Substantial day-to-day variation in sAA values was evident by visual inspection of the data, including days when no LDs were reported. For instance, one participant exhibited minimal variability in waking sAA slope, irrespective of HLD occurrences. In contrast, another participant experienced consecutive LDs on days four, five, and six of the workshop, which correspond, respectively, to their highest, lowest, and second-highest waking sAA slopes observed during the week.
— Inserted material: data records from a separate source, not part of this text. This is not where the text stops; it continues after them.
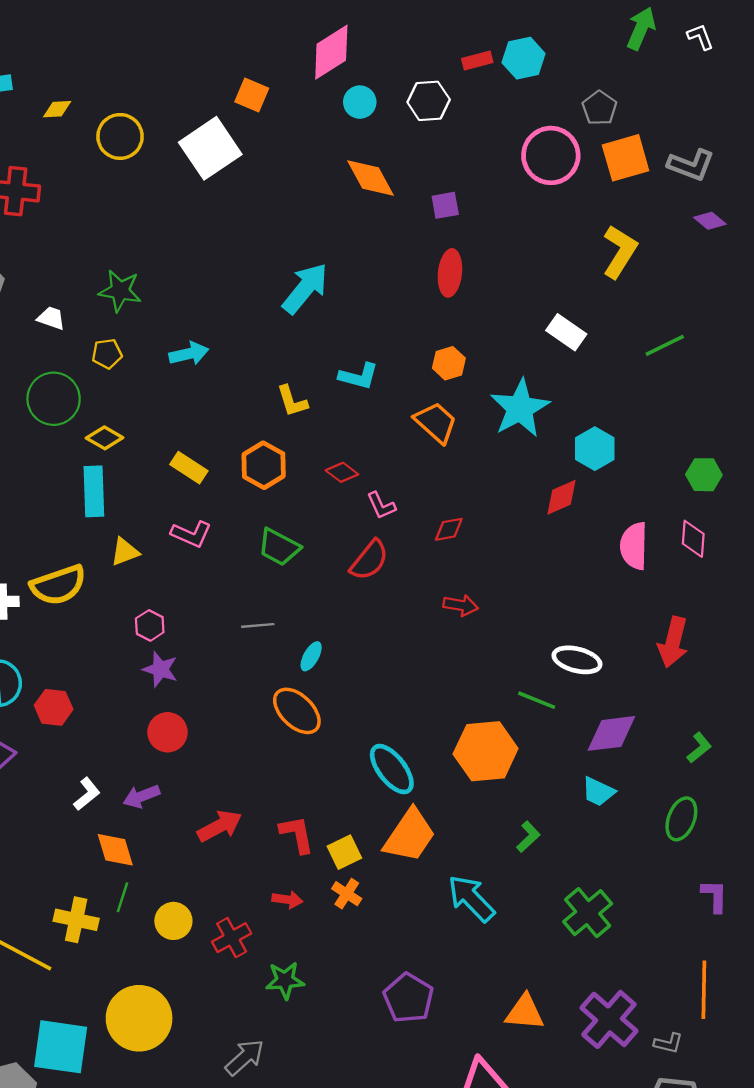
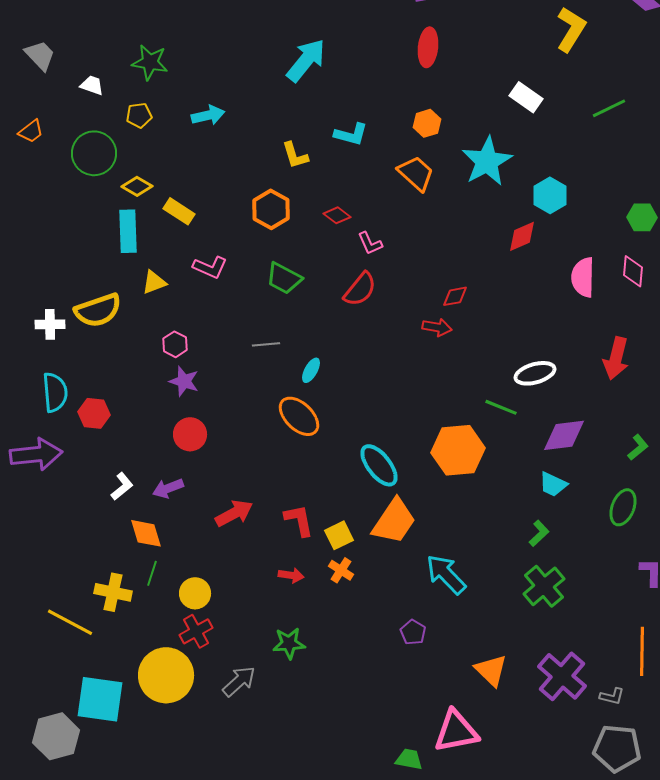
yellow rectangle: (189, 468) -> (179, 211), moved
red diamond: (449, 529) -> (455, 296), moved
white ellipse: (577, 660) -> (535, 373), turned -30
green L-shape: (528, 837) -> (539, 533), moved
red cross: (232, 938) -> (196, 631), moved
purple pentagon: (408, 998) -> (413, 632), moved, size x0.6
orange triangle: (525, 1012) -> (491, 670), turned 39
gray arrow: (245, 1057) -> (239, 681), moved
This underscores the pervasive noise among the waking sAA slopes.

In the formal analysis of the data, we adhered to the preregistered confirmatory analysis plans for the first three hypotheses (each with two parts) and, where appropriate, adapted the analyses to suit the limited number of data points. First, an independent samples t-test compared all waking sAA slopes observed before the first HLD was experienced (M = −34.9, SE = 8.22, n = 74) versus all waking sAA slopes observed after the first HLD was experienced (M = −25.2, SE = 9.74, n = 21), which were not significantly different t(51.53) = −0.76, p = 0.45. After observing the large variability between participants, we employed a linear mixed model to conduct the same between-group comparisons while also including participant as a random factor to account for the dependent observations within participant. The model revealed a non-significant difference between the groups, F(1, 74.47) = 0.093, MSe = 3,080, p = 0.761. The participant effect was deemed significant by model comparison, with a likelihood ratio test statistic of 14.91, with 1 degree of freedom and value of p of 0.000113.
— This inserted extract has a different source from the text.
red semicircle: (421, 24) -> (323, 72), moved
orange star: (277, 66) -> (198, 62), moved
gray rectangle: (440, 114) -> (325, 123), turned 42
In the second part of the first hypothesis, we conducted the same analyses as in the prior paragraph except with day-to-day change in waking sAA slope as the dependent variable. The pattern of results was the same as above, except that the participant effect was nonsignificant. That is, the average day-to-day change in waking sAA slope before the first HLD (M = 8.08, SE = 12.42, n = 60) was not significantly different than after the first HLD (M = 3.47, SE = 12.83, n = 19), t(53.28) = 0.26, p = 0.80.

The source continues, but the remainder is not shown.